Finalement, même si leur horloge biologique ne s’est pas arrêtée, le confinement n’aura-t-il pas aussi de bons côtés pour les chevaux?
Cela dépend des cas. Il est clair que les chevaux de haut niveau sont soumis à un niveau non négligeable de stress, lié à la compétition et plus encore aux transports et aux changements d’environnement. C’est pourquoi, au haras de Clarbec, nous faisons tout pour préserver les nôtres lorsque nous établissons leurs programmes de concours. Raisonnablement géré, un cheval sain peut vivre une longue et belle carrière. C’est notre objectif depuis toujours, même si l’on n’est jamais à l’abri des aléas avec les chevaux. Dans ce cadre, le confinement et le déconfinement très progressif que nous vivons imposent une longue trêve en termes de compétition. Celle-ci peut s’avérer bénéfique à ceux qui avaient la santé fragile, à ceux qui étaient un peu fatigués par une saison indoor intense ou encore à ceux dont les cavaliers avaient besoin de parfaire le dressage. En revanche, quel que soit leur état de forme, ils vieillissent, et un an compte plus dans la vie d’un cheval que dans celle d’un humain. Aussi, il n’est pas du tout certain que cette période sans concours allonge d’autant la durée de leur carrière…
À quoi pourrait ressembler le monde équestre d’après-Covid-19 ? Beaucoup de propriétaires étant des entrepreneurs, dont les activités auront été plus ou moins impactées par ce coup d’arrêt brutal de l’économie mondiale, ne craignez-vous pas une crise des vocations à moyen terme?

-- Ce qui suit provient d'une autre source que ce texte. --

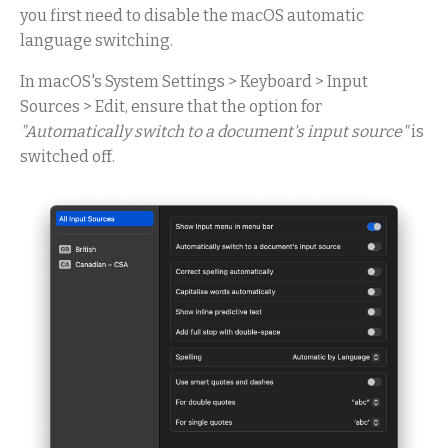
you first need to disable the macOS automatic
language switching.
In macOS's System Settings > Keyboard > Input
Sources > Edit, ensure that the option for
"Automatically switch to a document's input source"
is
switched off.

Il existe plusieurs types de propriétaires: éleveurs, cavaliers, marchands, investisseurs et propriétaires au sens strict du terme, tel que notre club les définit. Effectivement, ceux-ci sont généralement des gens qui ne vivent pas du cheval mais qui ont – ou ont eu – d’autres activités professionnelles. Pour la plupart, ce sont de grands passionnés très investis qui achètent et conservent des chevaux pour l’amour de cet animal et le plaisir du sport, et qui soutiennent un ou plusieurs cavaliers dans leurs projets sportifs. Pour cette catégorie de propriétaires, je ne nourris pas trop de craintes. L’économie fluctue. Actuellement, elle est à genoux, ce qui est très désagréable. Tous les patrimoines ont mécaniquement fondu ces derniers mois en raison de la crise économique dans laquelle nous sommes à l’heure actuelle, mais cela ne sera pas éternel. En Amérique, au Moyen-Orient et en Asie, je ne pense pas que cela soit de nature à réduire outre mesure les niveaux d’investissement. En Europe, il y a un plus grand nombre de propriétaires, dont la plupart ne sont pas richissimes, mais ceux-ci sont prêts à faire beaucoup d’efforts pour leur passion.
Je m’interroge davantage pour l’avenir de notre sport. Allons-nous assister à un resserrement géographique de notre horizon? Considère-t-on normal de faire voyager nos chevaux en avion aux quatre coins du monde dans un contexte de réchauffement climatique, alors que l’Europe regorge de beaux terrains de concours? Ce sont des questions de société auxquelles nous devrons répondre. De même, on peut s’interroger sur la continuité et le niveau d’engagement des sponsors de notre discipline. Je reste optimiste, mais ces questions me semblent légitimes.